Data shown:

○ ○ ○ ○ ○

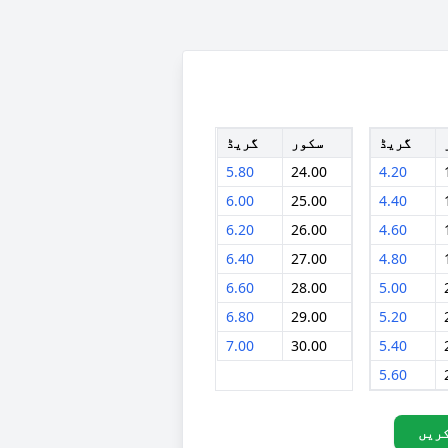
گریڈ
سکور
گریڈ
5.80
24.00
4.20
6.00
25.00
4.40
6.20
26.00
4.60
6.40
27.00
4.80
6.60
28.00
5.00
6.80
29.00
5.20
7.00
30.00
5.40
5.60
ریں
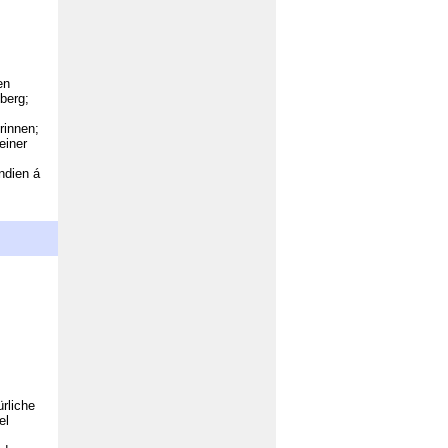
en
berg;
rinnen;
einer
ndien á
rliche
el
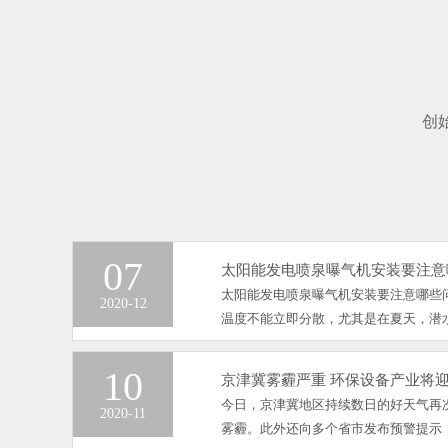
创
07
太阳能发电喷泉曝气机安装要注意
太阳能发电喷泉曝气机安装要注意哪些
2020-12
温度不能立即分散，尤其是在夏天，潜水
10
京津冀雾霾严重 环保设备产业将
今日，京津冀地区持续数日的好天气再
2020-11
雾霾。此外还向多个省市发布预警提示，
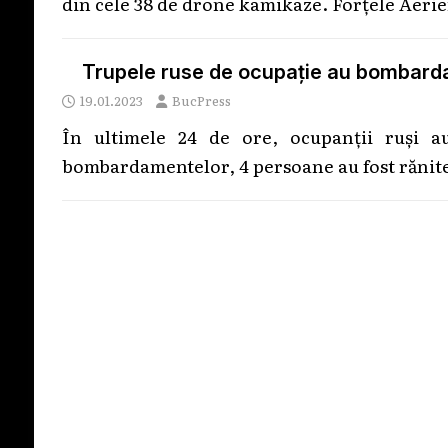
din cele 38 de drone kamikaze. Forțele Aeri
Trupele ruse de ocupație au bombarda
19.01.2023
BucPress
În ultimele 24 de ore, ocupanții ruși 
bombardamentelor, 4 persoane au fost rănite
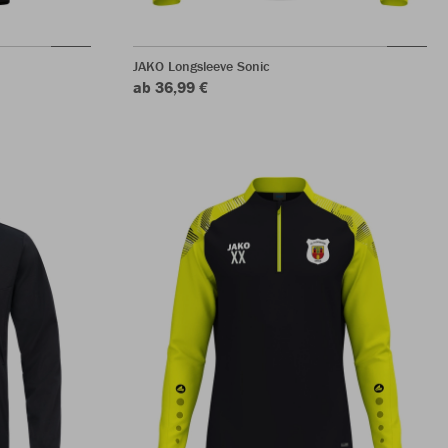
JAKO Longsleeve Sonic
ab 36,99 €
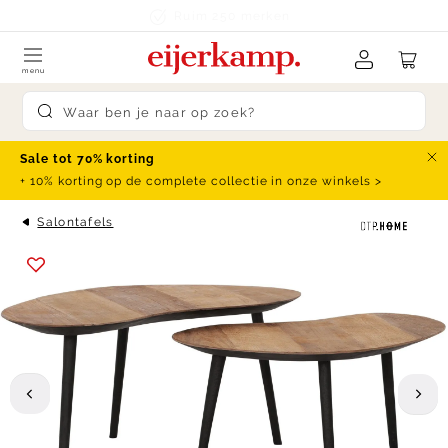
Skip to content
Ruim 250 merken
menu
Submit search
Sale tot 70% korting
Slu
+ 10% korting op de complete collectie in onze winkels >
Salontafels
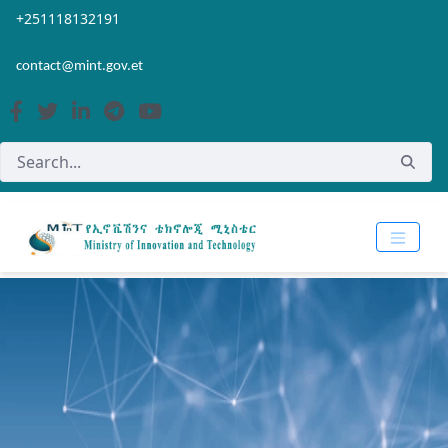
Skip to Main Content
Open Accessibility Menu
+251118132191
contact@mint.gov.et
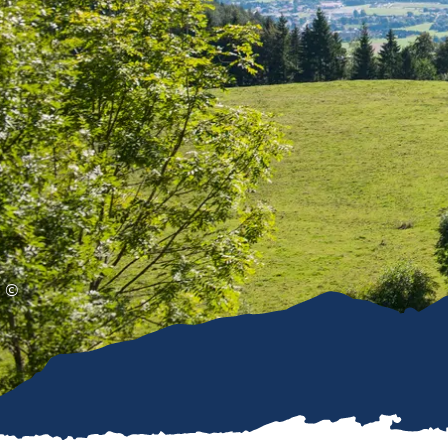
Gleitschirmfliegen &
Barrie
Luftsport
Chie
Interaktive Vollbildkarte
Chiem
©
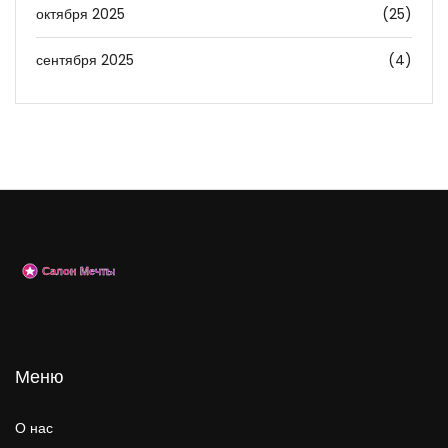
октября 2025
(25)
сентября 2025
(4)
Меню
О нас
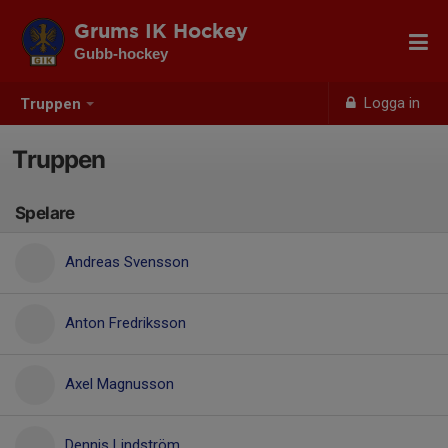
Grums IK Hockey
Gubb-hockey
Logga in
Truppen
Truppen
Spelare
Andreas Svensson
Anton Fredriksson
Axel Magnusson
Dennis Lindström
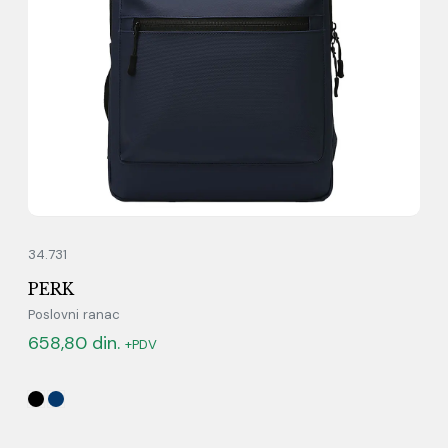
34.731
PERK
Poslovni ranac
658,80
din.
+PDV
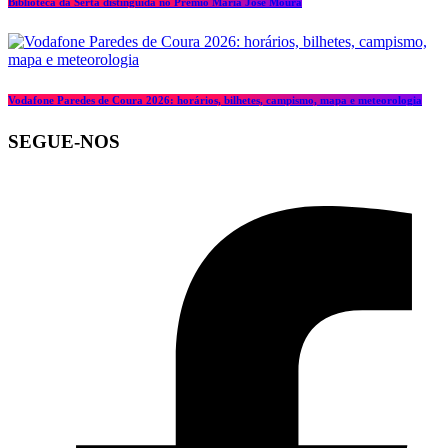
Biblioteca da Sertã distinguida no Prémio Maria José Moura
Vodafone Paredes de Coura 2026: horários, bilhetes, campismo, mapa e meteorologia
SEGUE-NOS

○ ○ ○ ○ ○

For each line in the records that contains the word "Skip", make a copy.

Output:
Skip to content
Skip to Main Content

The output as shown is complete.